• TASK ITEM
Return every line of the data below exactly, but do not include the images.

• Data entries
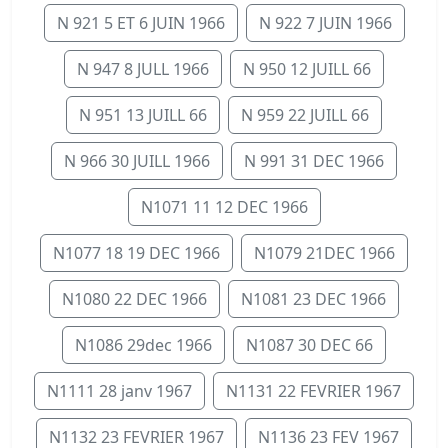
N 921 5 ET 6 JUIN 1966
N 922 7 JUIN 1966
N 947 8 JULL 1966
N 950 12 JUILL 66
N 951 13 JUILL 66
N 959 22 JUILL 66
N 966 30 JUILL 1966
N 991 31 DEC 1966
N1071 11 12 DEC 1966
N1077 18 19 DEC 1966
N1079 21DEC 1966
N1080 22 DEC 1966
N1081 23 DEC 1966
N1086 29dec 1966
N1087 30 DEC 66
N1111 28 janv 1967
N1131 22 FEVRIER 1967
N1132 23 FEVRIER 1967
N1136 23 FEV 1967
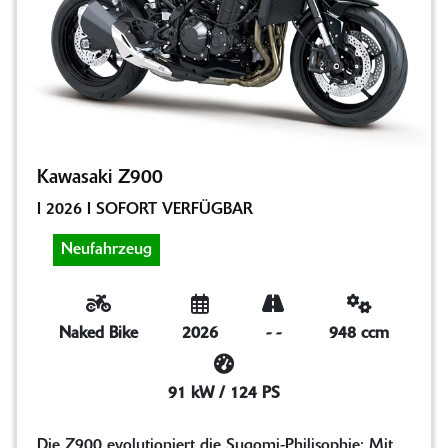
Kawasaki Z900
I 2026 I SOFORT VERFÜGBAR
Neufahrzeug
Naked Bike
2026
-
-
948 ccm
91 kW / 124 PS
Die Z900 evolutioniert die Sugomi-Philisophie: Mit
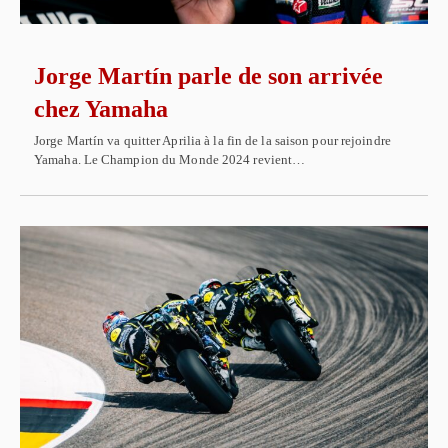
Jorge Martín parle de son arrivée
chez Yamaha
Jorge Martín va quitter Aprilia à la fin de la saison pour rejoindre
Yamaha. Le Champion du Monde 2024 revient…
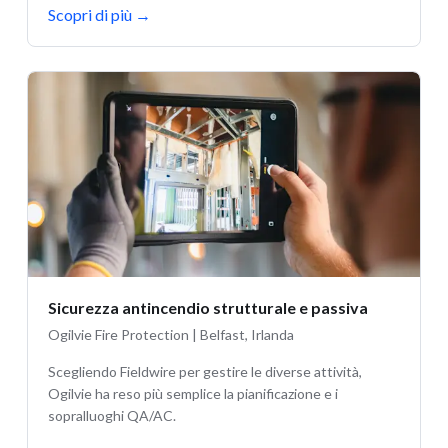
Scopri di più
→
Sicurezza antincendio strutturale e passiva
Ogilvie Fire Protection | Belfast, Irlanda
Scegliendo Fieldwire per gestire le diverse attività,
Ogilvie ha reso più semplice la pianificazione e i
sopralluoghi QA/AC.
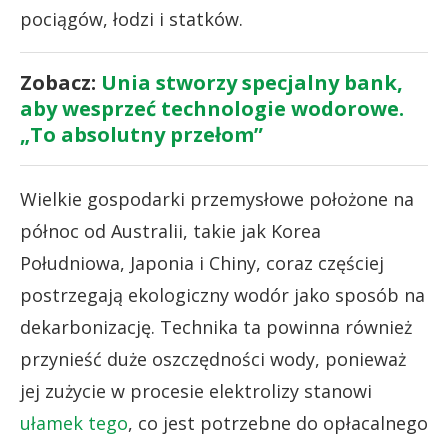
pociągów, łodzi i statków.
Zobacz:
Unia stworzy specjalny bank,
aby wesprzeć technologie wodorowe.
„To absolutny przełom”
Wielkie gospodarki przemysłowe położone na
północ od Australii, takie jak Korea
Południowa, Japonia i Chiny, coraz częściej
postrzegają ekologiczny wodór jako sposób na
dekarbonizację. Technika ta powinna również
przynieść duże oszczędności wody, ponieważ
jej zużycie w procesie elektrolizy stanowi
ułamek tego
, co jest potrzebne do opłacalnego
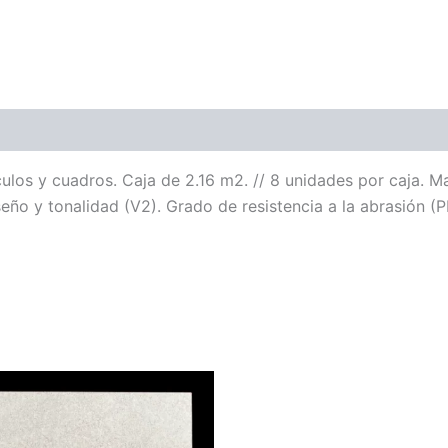
culos y cuadros. Caja de 2.16 m2. // 8 unidades por caja. M
eño y tonalidad (V2). Grado de resistencia a la abrasión (PE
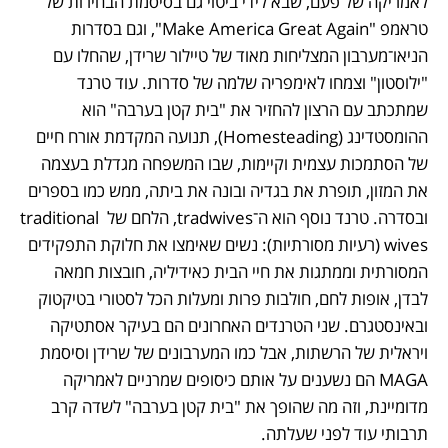
לאמריקה של פעם, שבא לידי ביטוי גם בסיסמת הבחירות של 
טראמפ "Make America Great Again", וגם בסדרות 
הניאו־מערבון המצליחות מאוד של טיילור שרידן, שהחלו עם 
"ילוסטון" וצמחו לאימפריה שלמה של סדרות. עוד טרנד 
שמתכתב עם הרצון להחזיר את "בית קטן בערבה" הוא 
ההומסטדינג (Homesteading), תנועה המקדמת אורח חיים 
של הסתמכות עצמית וקיימות, שבו המשפחה מגדלת בעצמה 
את המזון, תופרת את בגדיה ובונה את ביתה, ממש כמו בספרים 
ובסדרה. טרנד נוסף הוא ה־tradwives, הלחם של traditional 
wives (רעיות מסורתיות): נשים שאימצו את חלוקת התפקידים 
המסורתית וממתגות את חיי הבית כאידיליה, חובצות חמאה 
לבדן, אופות לחם, חולבות פרות ומעלות הכל לסטורי בטיקטוק 
ובאינסטגרם. שני הטרנדים האחרונים הם בעיקר אסתטיקה 
ויראלית של הרשתות, אבל כמו המערבונים של שרידן וסיסמת 
MAGA הם נשענים על אותם כיסופים שמרניים לאמריקה 
מדומיינת, וזה מה שהופך את "בית קטן בערבה" לשדה קרב 
תרבותי עוד לפני שעלתה. 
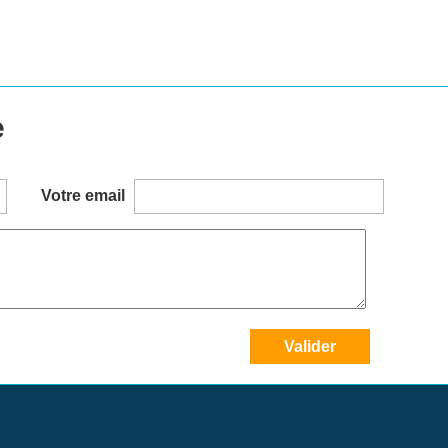
e
Votre email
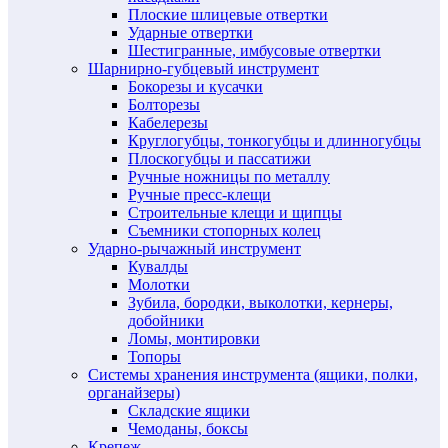
Плоские шлицевые отвертки
Ударные отвертки
Шестигранные, имбусовые отвертки
Шарнирно-губцевый инструмент
Бокорезы и кусачки
Болторезы
Кабелерезы
Круглогубцы, тонкогубцы и длинногубцы
Плоскогубцы и пассатижи
Ручные ножницы по металлу
Ручные пресс-клещи
Строительные клещи и щипцы
Съемники стопорных колец
Ударно-рычажный инструмент
Кувалды
Молотки
Зубила, бородки, выколотки, кернеры,
добойники
Ломы, монтировки
Топоры
Системы хранения инструмента (ящики, полки,
органайзеры)
Складские ящики
Чемоданы, боксы
Крепеж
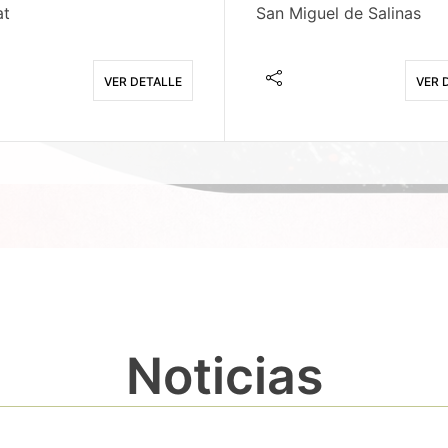
at
San Miguel de Salinas
VER DETALLE
VER 
Noticias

• EXPECTED ANSWER
N 921 5 ET 6 JUIN 1966
N 922 7 JUIN 1966
N 947 8 JULL 1966
N 950 12 JUILL 66
N 951 13 JUILL 66
N 959 22 JUILL 66
N 966 30 JUILL 1966
N 991 31 DEC 1966
N1071 11 12 DEC 1966
N1077 18 19 DEC 1966
N1079 21DEC 1966
N1080 22 DEC 1966
N1081 23 DEC 1966
N1086 29dec 1966
N1087 30 DEC 66
N1111 28 janv 1967
N1131 22 FEVRIER 1967
N1132 23 FEVRIER 1967
N1136 23 FEV 1967
Kawasaki Z900
I 2026 I SOFORT VERFÜGBAR
Neufahrzeug
Naked Bike
2026
-
-
948 ccm
91 kW / 124 PS
Die Z900 evolutioniert die Sugomi-Philisophie: Mit
Jorge Martín parle de son arrivée
chez Yamaha
Jorge Martín va quitter Aprilia à la fin de la saison pour rejoindre
Yamaha. Le Champion du Monde 2024 revient…
Scopri di più
→
Sicurezza antincendio strutturale e passiva
Ogilvie Fire Protection | Belfast, Irlanda
Scegliendo Fieldwire per gestire le diverse attività,
Ogilvie ha reso più semplice la pianificazione e i
sopralluoghi QA/AC.
pociągów, łodzi i statków.
Zobacz:
Unia stworzy specjalny bank,
aby wesprzeć technologie wodorowe.
„To absolutny przełom”
Wielkie gospodarki przemysłowe położone na
północ od Australii, takie jak Korea
Południowa, Japonia i Chiny, coraz częściej
postrzegają ekologiczny wodór jako sposób na
dekarbonizację. Technika ta powinna również
przynieść duże oszczędności wody, ponieważ
jej zużycie w procesie elektrolizy stanowi
ułamek tego
, co jest potrzebne do opłacalnego
culos y cuadros. Caja de 2.16 m2. // 8 unidades por caja. M
eño y tonalidad (V2). Grado de resistencia a la abrasión (PE
לאמריקה של פעם, שבא לידי ביטוי גם בסיסמת הבחירות של 
טראמפ "Make America Great Again", וגם בסדרות 
הניאו־מערבון המצליחות מאוד של טיילור שרידן, שהחלו עם 
"ילוסטון" וצמחו לאימפריה שלמה של סדרות. עוד טרנד 
שמתכתב עם הרצון להחזיר את "בית קטן בערבה" הוא 
ההומסטדינג (Homesteading), תנועה המקדמת אורח חיים 
של הסתמכות עצמית וקיימות, שבו המשפחה מגדלת בעצמה 
את המזון, תופרת את בגדיה ובונה את ביתה, ממש כמו בספרים 
ובסדרה. טרנד נוסף הוא ה־tradwives, הלחם של traditional 
wives (רעיות מסורתיות): נשים שאימצו את חלוקת התפקידים 
המסורתית וממתגות את חיי הבית כאידיליה, חובצות חמאה 
לבדן, אופות לחם, חולבות פרות ומעלות הכל לסטורי בטיקטוק 
ובאינסטגרם. שני הטרנדים האחרונים הם בעיקר אסתטיקה 
ויראלית של הרשתות, אבל כמו המערבונים של שרידן וסיסמת 
MAGA הם נשענים על אותם כיסופים שמרניים לאמריקה 
מדומיינת, וזה מה שהופך את "בית קטן בערבה" לשדה קרב 
תרבותי עוד לפני שעלתה. 
e
Votre email
Плоские шлицевые отвертки
Ударные отвертки
Шестигранные, имбусовые отвертки
Шарнирно-губцевый инструмент
Бокорезы и кусачки
Болторезы
Кабелерезы
Круглогубцы, тонкогубцы и длинногубцы
Плоскогубцы и пассатижи
Ручные ножницы по металлу
Ручные пресс-клещи
Строительные клещи и щипцы
Съемники стопорных колец
Ударно-рычажный инструмент
Кувалды
Молотки
Зубила, бородки, выколотки, кернеры,
добойники
Ломы, монтировки
Топоры
Системы хранения инструмента (ящики, полки,
органайзеры)
Складские ящики
Чемоданы, боксы
Крепеж
at
San Miguel de Salinas
VER DETALLE
VER 
Noticias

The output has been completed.